Dataset extract START

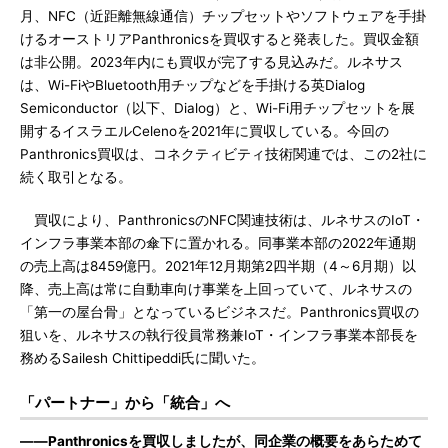
月、NFC（近距離無線通信）チップセットやソフトウェアを手掛
けるオーストリアPanthronicsを買収すると発表した。買収金額
は非公開。2023年内にも買収が完了する見込みだ。ルネサス
は、Wi-FiやBluetooth用チップなどを手掛ける英Dialog
Semiconductor（以下、Dialog）と、Wi-Fi用チップセットを展
開するイスラエルCelenoを2021年に買収している。今回の
Panthronics買収は、コネクティビティ技術関連では、この2社に
続く取引となる。
買収により、PanthronicsのNFC関連技術は、ルネサスのIoT・
インフラ事業本部の傘下に置かれる。同事業本部の2022年通期
の売上高は8459億円。2021年12月期第2四半期（4～6月期）以
降、売上高は常に自動車向け事業を上回っていて、ルネサスの
「第一の屋台骨」となっているビジネスだ。Panthronics買収の
狙いを、ルネサスの執行役員常務兼IoT・インフラ事業本部長を
務めるSailesh Chittipeddi氏に聞いた。
「パートナー」から「統合」へ
――Panthronicsを買収しましたが、同企業の概要をあらためて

Dataset extract END

### What the exercise asks
When you print the records above, keep them exact and leave out the pictures.

### Task output
月、NFC（近距離無線通信）チップセットやソフトウェアを手掛
けるオーストリアPanthronicsを買収すると発表した。買収金額
は非公開。2023年内にも買収が完了する見込みだ。ルネサス
は、Wi-FiやBluetooth用チップなどを手掛ける英Dialog
Semiconductor（以下、Dialog）と、Wi-Fi用チップセットを展
開するイスラエルCelenoを2021年に買収している。今回の
Panthronics買収は、コネクティビティ技術関連では、この2社に
続く取引となる。
買収により、PanthronicsのNFC関連技術は、ルネサスのIoT・
インフラ事業本部の傘下に置かれる。同事業本部の2022年通期
の売上高は8459億円。2021年12月期第2四半期（4～6月期）以
降、売上高は常に自動車向け事業を上回っていて、ルネサスの
「第一の屋台骨」となっているビジネスだ。Panthronics買収の
狙いを、ルネサスの執行役員常務兼IoT・インフラ事業本部長を
務めるSailesh Chittipeddi氏に聞いた。
「パートナー」から「統合」へ
――Panthronicsを買収しましたが、同企業の概要をあらためて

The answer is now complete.